Dr. Schorge is the OBGYN chair at the University of Tennessee Health Science Center.
“Right now, to be able to get a birth control pill you have to go to the doctor’s office,” Dr. Schorge said. “You have to have somebody watch the kids, you have to take time off from work, you have to wait in line, you have to have insurance or at least pay money to go do it and then that can take a couple of months.”
Aside from convenience, Dr. Schorge says the move by the FDA makes it easier for women to make decisions about their reproductive health.
Something that’s been greatly impacted by the Dobb’s decision, which effectively ended nearly all abortions in the state of Tennessee and many other southern states.
About half of all births in the country are unintended,” he said. “Many of those have to do with lack of access to contraception.”
According to Vanderbilt University’s Unity Pole, 73 percent of Americans agree with the FDA’S approval of the abortion pill.
“If you ask people about whether women should have access to abortion if their health is at risk there’s overwhelming support for it across the state,” Dr. John Geer said. About 82 percent for example, and even among Republicans that percentage support is over 70 percent. Democrats are 90 percent.”

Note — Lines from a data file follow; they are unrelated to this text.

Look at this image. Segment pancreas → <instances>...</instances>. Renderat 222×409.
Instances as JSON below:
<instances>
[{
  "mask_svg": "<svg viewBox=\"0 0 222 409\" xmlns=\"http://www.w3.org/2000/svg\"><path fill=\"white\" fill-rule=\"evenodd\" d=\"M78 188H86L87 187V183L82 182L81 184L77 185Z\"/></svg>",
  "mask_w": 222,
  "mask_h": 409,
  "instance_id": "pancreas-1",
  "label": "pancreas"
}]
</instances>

Dr. John Geer says, who’s director of the Unity Pole says, that polling data is not being reflected in the state legislature.

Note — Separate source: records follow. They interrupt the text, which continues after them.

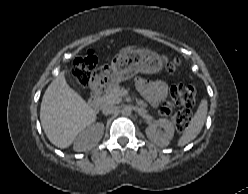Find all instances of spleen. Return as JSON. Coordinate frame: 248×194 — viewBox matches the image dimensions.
Listing matches in <instances>:
<instances>
[{
    "mask_svg": "<svg viewBox=\"0 0 248 194\" xmlns=\"http://www.w3.org/2000/svg\"><path fill=\"white\" fill-rule=\"evenodd\" d=\"M207 111V100L204 98L201 100L198 109L194 117L191 119L188 127L185 129L182 136L180 137L178 141V146L182 147L194 140L198 136L206 120Z\"/></svg>",
    "mask_w": 248,
    "mask_h": 194,
    "instance_id": "obj_1",
    "label": "spleen"
}]
</instances>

“Between the Dobbs’s decision, between the decision about the so-called abortion pill, we’ve seen a retrenchment of some basic rights that are a cause of concern,” Dr. Geer said. “And we saw that concern play out in the 2022 election.”

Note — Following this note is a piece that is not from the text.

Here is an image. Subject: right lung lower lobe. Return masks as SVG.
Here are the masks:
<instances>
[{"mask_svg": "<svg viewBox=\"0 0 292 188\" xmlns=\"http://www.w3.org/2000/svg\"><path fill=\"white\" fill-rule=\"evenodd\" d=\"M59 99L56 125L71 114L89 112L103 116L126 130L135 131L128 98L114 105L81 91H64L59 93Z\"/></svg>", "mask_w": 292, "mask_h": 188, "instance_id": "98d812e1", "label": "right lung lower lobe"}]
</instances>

That’s why Dr. Schorge says, OTC birth control will make a tremendous impact.
“If you think about it, just going to CVS and picking up Tylenol and go home with it, pretty simple,” he said. And if the pill was that widely available (and it should be) then it really increases access and allows women to make their own choices about contraception.”
Dr. Schorge also says it’s important parents talk to their teenagers (younger teens especially) right now about contraception before the Opill becomes available next year.
“There’s still a variety of other options for contraception,” he said. The IUD, Norplant, and none of those things would go away, this doesn’t replace any of those but by and large oral contraceptives are the most common form of reversible contraception, and this just increases access and allows women to make their own choices.”